Plans by the U.K. Competition and Markets Authority (CMA) to boost banking competition by facilitating bank switching for small and medium-sized enterprises could backfire, according to one critic of the initiative.
Professor Russel Griggs reportedly sent a letter to the CMA warning of the possibility that the effort could fail. Griggs, who heads the process for companies to appeal their loan rejections, argued that the new system that facilitates bank switching could lead to confusion.
“Lack of financial and business knowledge has always been an issue with micro- and small SMEs and still is,” he said in his letter to the CMA, according to reports on Monday (Aug. 8). “And I see many times small SMEs being declined and then overturned because correct information has not been submitted initially.”
“While I accept that these recommendations to the CMA may have come from the trade associations, who have micro- and small SMEs as members, with the best intentions, they might give the opposite result than was desired,” he continued.
The CMA announced over the weekend that it will introduce new measures to facilitate bank switching for SMEs after a two-year investigation of the industry revealed the need for greater competition among SME-serving banks. The full plans will be revealed on Tuesday (Aug. 9), according to reports.

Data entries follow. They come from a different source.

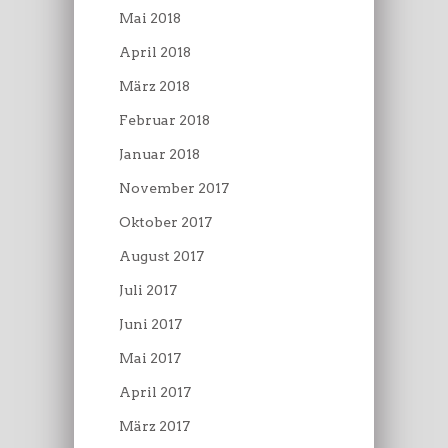
Mai 2018
April 2018
März 2018
Februar 2018
Januar 2018
November 2017
Oktober 2017
August 2017
Juli 2017
Juni 2017
Mai 2017
April 2017
März 2017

The authority is proposing a £5 million prize to incentivize the FinTech space to develop a way for SMEs to switch their banking providers. But according to Griggs, a lack of financial expertise among SMEs is at the heart of bank loan rejections, not a lack of competition.
Reports said the professor had sent the letter to the CMA a week before its proposals were announced. The initiative also includes plans to boost competition in the consumer banking space, including a cap on overdraft charges and other efforts to encourage consumers to switch banks as well.